Exercise: Write out exactly the lines running from the line that includes "Lames Ultima Mirage fixée par des vis" to the end of the data, both ends included, and nothing besides.

#### Task material ####

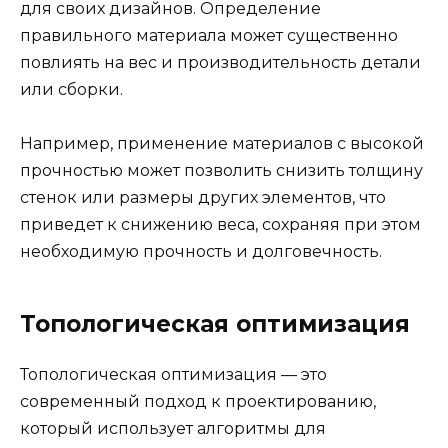
для своих дизайнов. Определение
правильного материала может существенно
повлиять на вес и производительность детали
или сборки.
Например, применение материалов с высокой
прочностью может позволить снизить толщину
стенок или размеры других элементов, что
приведет к снижению веса, сохраняя при этом
необходимую прочность и долговечность.
Топологическая оптимизация
Топологическая оптимизация — это
современный подход к проектированию,
который использует алгоритмы для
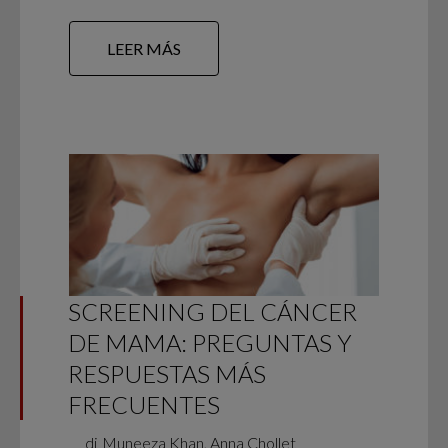
LEER MÁS
SCREENING DEL CÁNCER
DE MAMA: PREGUNTAS Y
RESPUESTAS MÁS
FRECUENTES
di
Muneeza Khan, Anna Chollet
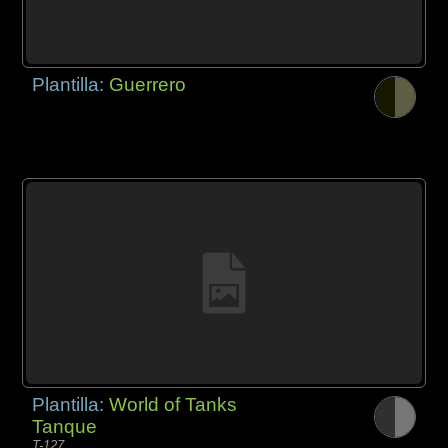
Plantilla:
Guerrero
Plantilla:
World of Tanks
Tanque
T-127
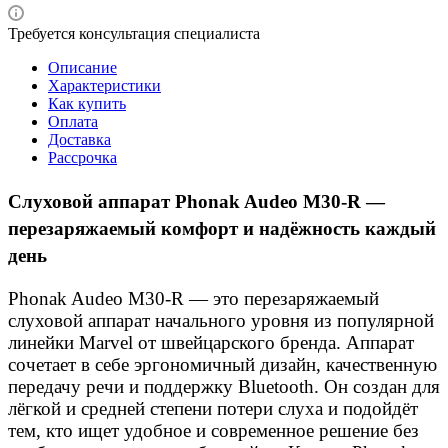
Требуется консультация специалиста
Описание
Характеристики
Как купить
Оплата
Доставка
Рассрочка
Слуховой аппарат Phonak Audeo M30-R —
перезаряжаемый комфорт и надёжность каждый
день
Phonak Audeo M30-R — это перезаряжаемый
слуховой аппарат начального уровня из популярной
линейки Marvel от швейцарского бренда. Аппарат
сочетает в себе эргономичный дизайн, качественную
передачу речи и поддержку Bluetooth. Он создан для
лёгкой и средней степени потери слуха и подойдёт
тем, кто ищет удобное и современное решение без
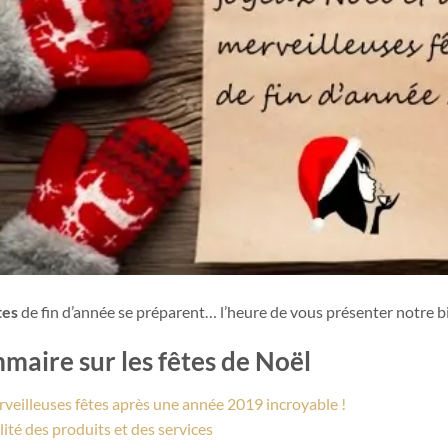
tes
de fin d’année se préparent… l’heure de vous présenter notre bi
maire sur les fêtes de Noël
veilleuses fêtes après une année 2019 incroyable !
lité des produits et des services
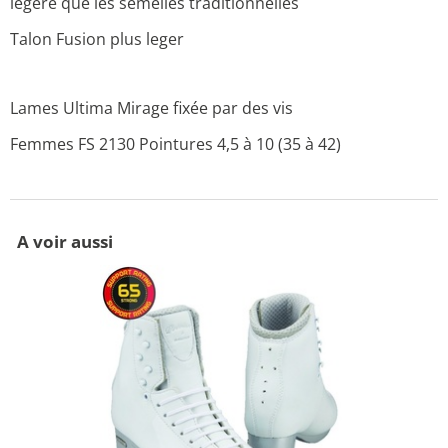
légère que les semelles traditionnelles
Talon Fusion plus leger
Lames Ultima Mirage fixée par des vis
Femmes FS 2130 Pointures 4,5 à 10 (35 à 42)
A voir aussi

####

Exercise response:
Lames Ultima Mirage fixée par des vis
Femmes FS 2130 Pointures 4,5 à 10 (35 à 42)
A voir aussi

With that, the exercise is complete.